Brown also talks a lot about “scarcity” in American society. We’re conditioned to crave more… a better job, a nicer house, a cooler car, a fatter bank account, more “likes” on social media… in a zero-sum game where we’re constantly comparing/competing with others. She mentions that the opposite of scarcity isn’t abundance, it’s “enough”… as in “I have enough. I AM enough.”

“Worrying about scarcity is our culture’s version of post-traumatic stress. It happens when you’ve been through too much, and rather than coming together to heal (which requires vulnerability), we’re angry and scared and at each other’s throats.”

Man, does that quote ring true in 2018! The solution, which seems counterintuitive at first blush, is to be more vulnerable.

“Because true belonging only happens when we present our authentic, imperfect selves to the world, our sense of belonging can never be greater than our level of self-acceptance.”

“Courage starts with showing up and letting ourselves be seen.”

“The willingness to show up changes us, It makes us a little braver each time.”

“Vulnerability is the birthplace of love, belonging, joy, courage, empathy, and creativity. It is the source of hope, empathy, accountability, and authenticity. If we want greater clarity in our purpose or deeper and more meaningful spiritual lives, vulnerability is the path.”

Vulnerability is the best way to connect with others.

“Connection is why we’re here; it is what gives purpose and meaning to our lives. The power that connection holds in our lives was confirmed when the main concern about connection emerged as the fear of disconnection; the fear that something we have done or failed to do, something about who we are or where we come from, has made us unlovable and unworthy of connection.”

The title of the book comes from a Teddy Roosevelt speech in 1910:

It is not the critic who counts; not the man who points out how the strong man stumbles, or where the doer of deeds could have done them better. The credit belongs to the man who is actually in the arena, whose face is marred by dust and sweat and blood; who strives valiantly; who errs, who comes short again and again, because there is no effort without error and shortcoming; but who does actually strive to do the deeds; who knows great enthusiasms, the great devotions; who spends himself in a worthy cause; who at the best knows in the end the triumph of high achievement, and who at the worst, if he fails, at least fails while daring greatly.”

Here’s Brené Brown’s TED talk about vulnerability.

The book is well worth checking out.
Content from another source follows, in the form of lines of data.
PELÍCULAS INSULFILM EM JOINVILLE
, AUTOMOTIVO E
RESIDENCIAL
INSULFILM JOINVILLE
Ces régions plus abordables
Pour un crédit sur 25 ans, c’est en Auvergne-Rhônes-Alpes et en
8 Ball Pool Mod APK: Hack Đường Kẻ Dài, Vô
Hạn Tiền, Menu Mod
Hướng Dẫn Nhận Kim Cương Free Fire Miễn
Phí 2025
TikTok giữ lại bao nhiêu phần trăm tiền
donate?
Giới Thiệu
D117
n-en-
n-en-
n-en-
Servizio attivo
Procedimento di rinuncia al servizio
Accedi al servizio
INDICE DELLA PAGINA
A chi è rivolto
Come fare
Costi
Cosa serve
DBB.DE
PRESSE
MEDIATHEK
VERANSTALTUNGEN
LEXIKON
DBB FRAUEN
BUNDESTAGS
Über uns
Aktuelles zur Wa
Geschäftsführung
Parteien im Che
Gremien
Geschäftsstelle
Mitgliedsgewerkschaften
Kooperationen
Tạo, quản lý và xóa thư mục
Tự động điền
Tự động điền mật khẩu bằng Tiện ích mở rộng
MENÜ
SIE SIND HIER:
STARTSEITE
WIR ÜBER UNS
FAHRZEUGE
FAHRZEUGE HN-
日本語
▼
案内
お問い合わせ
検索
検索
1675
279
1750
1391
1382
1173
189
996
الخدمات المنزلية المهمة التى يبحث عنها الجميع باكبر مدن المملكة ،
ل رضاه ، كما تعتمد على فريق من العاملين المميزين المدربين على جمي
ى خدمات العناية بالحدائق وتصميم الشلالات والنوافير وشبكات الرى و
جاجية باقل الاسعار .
Dare to make it a great weekend!

Bowlers are cool

My son Peter and daughter Leah are on the bowling teams for Walnut Hills High School. For several decades, it seemed like bowling was a relic from the Stone Age.

But now bowling appears to be catching on again. It has cachet.

The sport (or “activity” depending on where you stand on the “anything you can do while holding a drink is not a sport” spectrum) has been great for our kids.

The bowlers are a wonderful group of kids, and they definitely have a lot of fun together. I suppose it’s because you have a lot of time to chat with each other while you’re waiting for your next turn.

Here’s a video that recently appeared on Cincinnati.com, about a high schooler who bowled a perfect game (and then some). But don’t watch the interviewees, watch the bowler’s teammates in the background. They are blissfully unaware that the camera is rolling, and they’re just hanging out, goofing off and having fun.

Ultimately, that’s what matters more than your score… making friends, having fun, enjoying life, frame by frame.